Task:
This assignment asks you to put the close reading skills we have practiced in class and in Short Responses into a short, but formal, paper. You will select a short passage (around 1-3 sentences) from one of the texts we have read, and perform a close reading (more about this below). After you have unpacked this passage, you will then, in a brief conclusion, start to think about how it relates to the larger concerns of the text.
You should use no outside sources for this assignment (with the exception of the Oxford English Dictionary).
For Close Reading:
• You should identify a short passage to analyze. Read a few pages in each direction to understand the passage’s context, and then read the passage several times. Try to note something different each time that you read it.
• Write out the short passage and place it at the top of your document.
• When writing, do not focus on summarizing the passage. You only need one sentence for context (such as where in the text the passage occurs). Then start analyzing.
• You should focus on the ways the passage creates meaning—HOW do the words create a specific effect for the reader?
• You may want to focus on some (but not all) of the following (see our handout “What is Close Reading? A Very Brief Introduction” for more suggestions):
o Word choice: Why does the narrator/character use a specific word? You should look up these words in the OED for a precise definition.
o Key terms: Does a term have specific significance for the character or text?
o Grammar and Order: Does the arrangement of words or order of presentation create a certain effect?
o Images and figures of speech: Does the passage evoke a specific set of images or discourse? Are specific metaphors or similes used? What effect do they suggest?
o Voice and point of view: Who is speaking? Why is this perspective significant?

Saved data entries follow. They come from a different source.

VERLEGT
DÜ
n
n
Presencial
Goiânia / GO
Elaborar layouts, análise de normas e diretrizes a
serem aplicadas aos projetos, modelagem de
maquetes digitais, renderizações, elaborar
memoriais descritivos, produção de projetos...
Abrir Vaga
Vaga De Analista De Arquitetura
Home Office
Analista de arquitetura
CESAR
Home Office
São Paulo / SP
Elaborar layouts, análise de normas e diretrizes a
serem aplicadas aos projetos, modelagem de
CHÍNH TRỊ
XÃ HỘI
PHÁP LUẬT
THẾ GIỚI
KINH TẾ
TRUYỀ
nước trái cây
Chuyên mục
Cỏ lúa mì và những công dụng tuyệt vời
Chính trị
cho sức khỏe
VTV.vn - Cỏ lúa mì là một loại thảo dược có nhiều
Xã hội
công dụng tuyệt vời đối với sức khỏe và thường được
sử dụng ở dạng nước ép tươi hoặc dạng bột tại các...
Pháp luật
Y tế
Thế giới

• Stick with your analysis. You can always say more. It’s better to unpack one or two details in your close reading than simply list seven or eight observations.

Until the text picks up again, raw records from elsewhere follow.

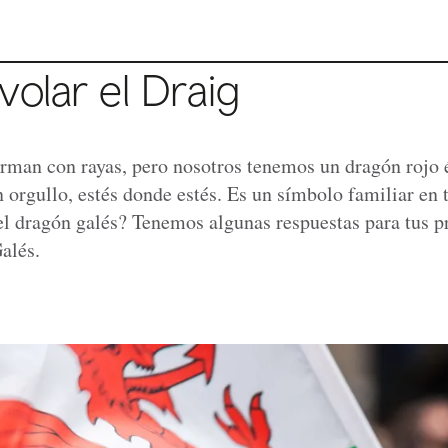
volar el Draig
orman con rayas, pero nosotros tenemos un dragón rojo 
 orgullo, estés donde estés. Es un símbolo familiar en 
del dragón galés? Tenemos algunas respuestas para tus p
alés.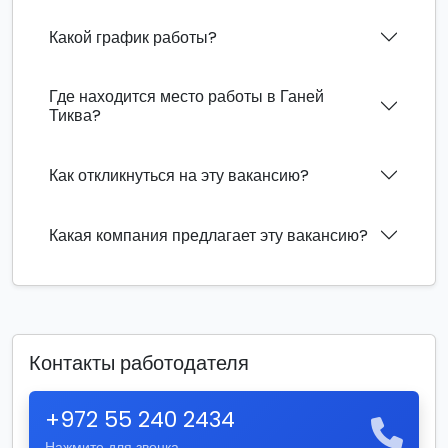
Какой график работы?
Где находится место работы в Ганей
Тиква?
Как откликнуться на эту вакансию?
Какая компания предлагает эту вакансию?
Контакты работодателя
+972 55 240 2434
Нажмите для звонка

• Your ideas and questions may not have obvious answers at first. This is your main task for the assignment, so you should be thinking hard about them. It will likely take time for you to develop these ideas.
• Consider coming to my office hours to discuss the passage you are working with.
• Use the examples we discuss in class as a guide. Pay attention to the specific language of close reading
After you have completed your close reading, ask yourself:
• What big issues arise from the passage? (you should think about this part as a paragraph or so conclusion)
• What specific passages in that text could be in conversation with the one you analyzed?
• What might this passage suggest about the text (or person speaking) more broadly?
• Make sure that your assessment advances your argument instead of simply confirming what you said in your close reading.
• You need not have a formal “thesis” but you should be making a claim that your close reading supports and advances.
Criteria for Evaluation:
• Close reading is precise and unpacks specific ways in which language creates meaning, suggests possible interpretations, and/or produces a poetic effect.
• Close reading uses language of analysis. Avoids summary.
• Close reading is provocative and gives a reading beyond obvious observations.
• Conclusion talks about larger ideas within the text. Complicates and/or elaborates on our understanding of the text.
• Proper grammar, spelling, and MLA format. You must submit a Works Cited with this assignment.
• NB: Papers with significant grammatical and proofreading errors will earn a grade no higher than C-.